E como uma mala sendo feita antes de uma grande e demorada viagem, lá estava aquela túnica de madeira abarrotada de coisas a transbordar e causar estranheza a todos os vizinhos presentes. Dona Maria realmente não tinha noção dos pedidos feitos aos filhos, e muito menos se seu último “transporte” suportaria o peso de tantos objetos como uma caixinha de músicas que ganhara de sua neta Priscila, uma estátua do Padre Cícero que ganhara da sua nora Norma, um porta-retratos com a foto do finado marido Zé Florêncio, uma velha boneca de porcelana, lembrança dos tempos de menina, um medalhão, lembrança da visita ao Brasil do Papa João Paulo II, um LP da dubla Cascatinha & Inhana, um terço da Divina Misericórdia, que ganhou do já falecido Padre Luiz da paróquia do bairro, um relógio de parede, presente de casamento dado por seu pai, um porta anel de madeira talhado com seu nome, entre outros apegados objetos.

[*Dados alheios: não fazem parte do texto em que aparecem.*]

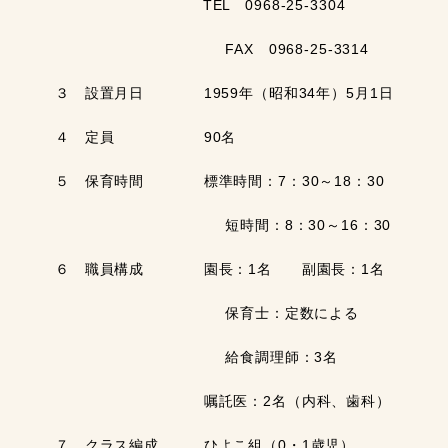
TEL 0968-25-3304
FAX 0968-25-3314
３ 設置月日 1959年（昭和34年）5月1日
４ 定員 90名
５ 保育時間 標準時間：7：30～18：30
短時間：8：30～16：30
６ 職員構成 園長：1名 副園長：1名
保育士：定数による
給食調理師：3名
嘱託医：2名（内科、歯科）
７ クラス編成 ひよこ組（0・1歳児）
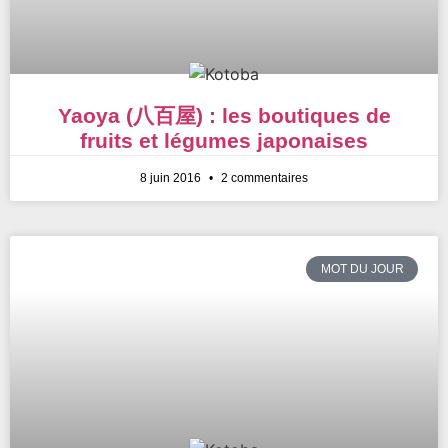
Yaoya (八百屋) : les boutiques de
fruits et légumes japonaises
8 juin 2016
2 commentaires
MOT DU JOUR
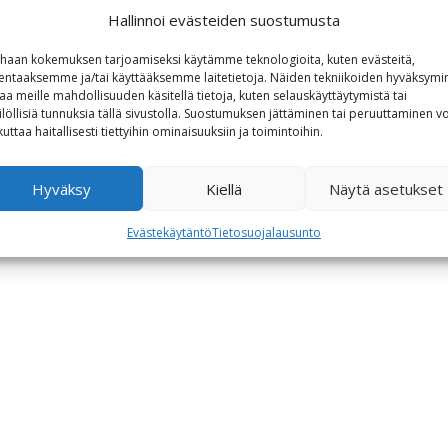
Hallinnoi evästeiden suostumusta
haan kokemuksen tarjoamiseksi käytämme teknologioita, kuten evästeitä,
lentaaksemme ja/tai käyttääksemme laitetietoja. Näiden tekniikoiden hyväksymi
aa meille mahdollisuuden käsitellä tietoja, kuten selauskäyttäytymistä tai
ilöllisiä tunnuksia tällä sivustolla. Suostumuksen jättäminen tai peruuttaminen vo
kuttaa haitallisesti tiettyihin ominaisuuksiin ja toimintoihin.
Hyväksy
Kiellä
Näytä asetukset
Evästekäytäntö
Tietosuojalausunto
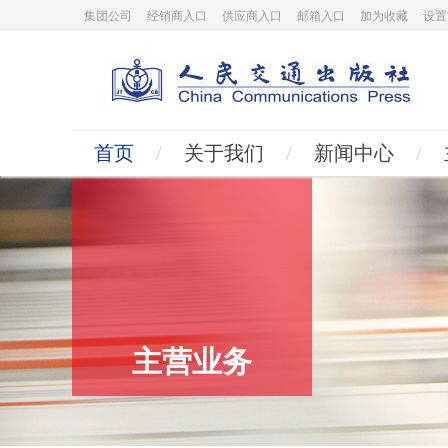
集团公司
经销商入口
供应商入口
邮箱入口
加为收藏
设置
首页
/
关于我们
/
新闻中心
/
主营业务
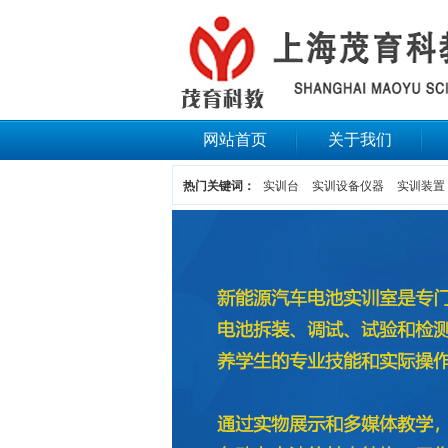
网站首页
关于我们
热门关键词：
实训台
实训设备仪器
实训装置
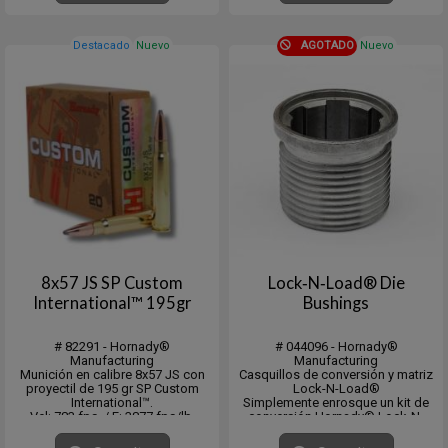
250 y caja cerrada de 2.000
unidades
Destacado
Nuevo
AGOTADO
Nuevo
8x57 JS SP Custom
Lock‑N‑Load® Die
International™ 195gr
Bushings
# 82291 - Hornady®
# 044096 - Hornady®
Manufacturing
Manufacturing
Munición en calibre 8x57 JS con
Casquillos de conversión y matriz
proyectil de 195 gr SP Custom
Lock-N-Load®
International™.
Simplemente enrosque un kit de
Vel: 783 fps. / E: 3877 fps/lb.
conversión Hornady® Lock-N-
Medium Game 50-300 lbs
Load®
Large Game 300-1500 lbs
en su prensa de recarga RCBS®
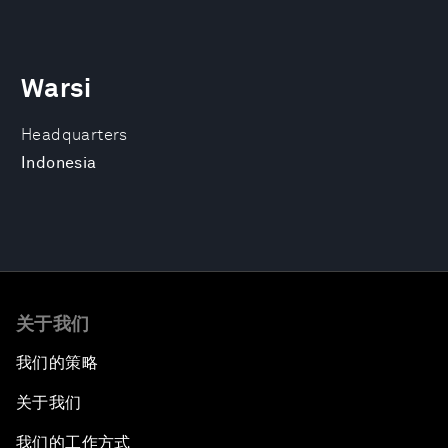
Warsi
Headquarters
Indonesia
关于我们
我们的策略
关于我们
我们的工作方式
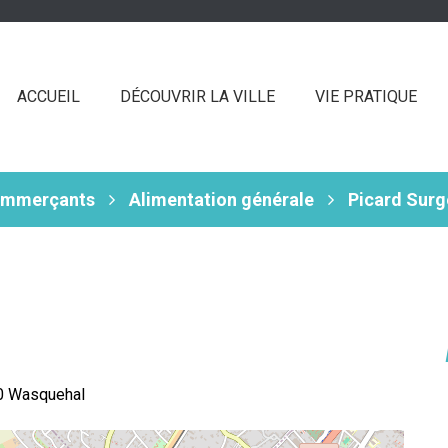
ACCUEIL
DÉCOUVRIR LA VILLE
VIE PRATIQUE
ommerçants
Alimentation générale
Picard Surg
90 Wasquehal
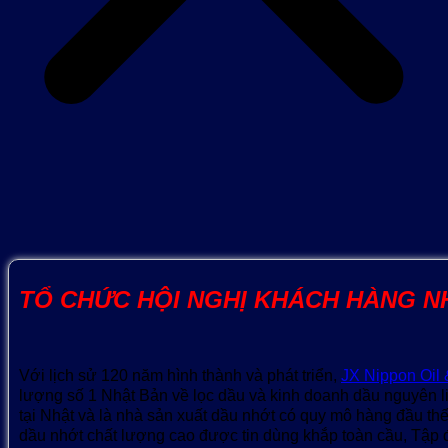
TỔ CHỨC HỘI NGHỊ KHÁCH HÀNG 
Với lịch sử 120 năm hình thành và phát triển,
JX Nippon Oil
lượng số 1 Nhật Bản về lọc dầu và kinh doanh dầu nguyên l
tại Nhật và là nhà sản xuất dầu nhớt có quy mô hàng đầu th
dầu nhớt chất lượng cao được tin dùng khắp toàn cầu, Tập 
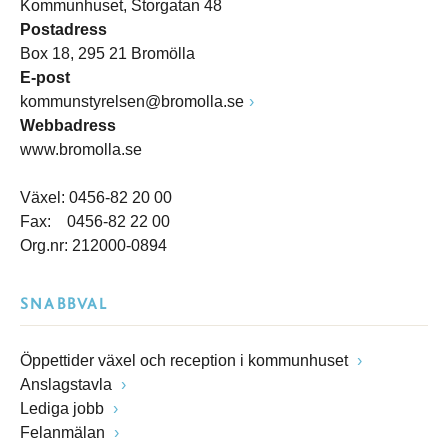
Kommunhuset, Storgatan 48
Postadress
Box 18, 295 21 Bromölla
E-post
kommunstyrelsen@bromolla.se
Webbadress
www.bromolla.se
Växel: 0456-82 20 00
Fax: 0456-82 22 00
Org.nr: 212000-0894
SNABBVAL
Öppettider växel och reception i kommunhuset
Anslagstavla
Lediga jobb
Felanmälan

E lá chegou a hora de finalmente fechar o caixão para a última viagem, e para surpresa de todos, por mais que se ajeitassem os objetos entre o corpo frio e as paredes do caixão, nada de conseguir fechar. Daí o vizinho Gusmão deu a dica. “- Gente, não adianta pelejar, assim não fecha, tem que tirar alguma coisa daí”. Pronto, foi a deixa para o início da confusão, a briga entre os irmãos foi generalizada. Amarildo atacou: “- Peraí, o disco do Cascatinha & Inhana ninguém vai tirar, a mãinha era fã deles.” E na mesma hora Eliseu retruca: “- Ninguém toca no relógio de parede, a mãinha amava este relógio mais que tudo...”. E lá vem o Elías: “- Tira tudo, menos a estátua do Padre Cícero”...

Demorou até que se acertassem tão disputada desavença. A solução encontrada foi fazerem uma vaquinha entre todos os filhos para comprarem uma cova três vezes maior para a Dona Maria, onde além dos objetos colocados no caixão, havia também espaço para colocar a fiel e importante companheira de trabalho de Dona Maria, a velha máquina de costura, que possibilitou criar todos os filhos longe da vagabundagem, perto dos estudos e do trabalho para no dia de amanhã serem alguém na vida e não ficarem aí sofrendo no mundo.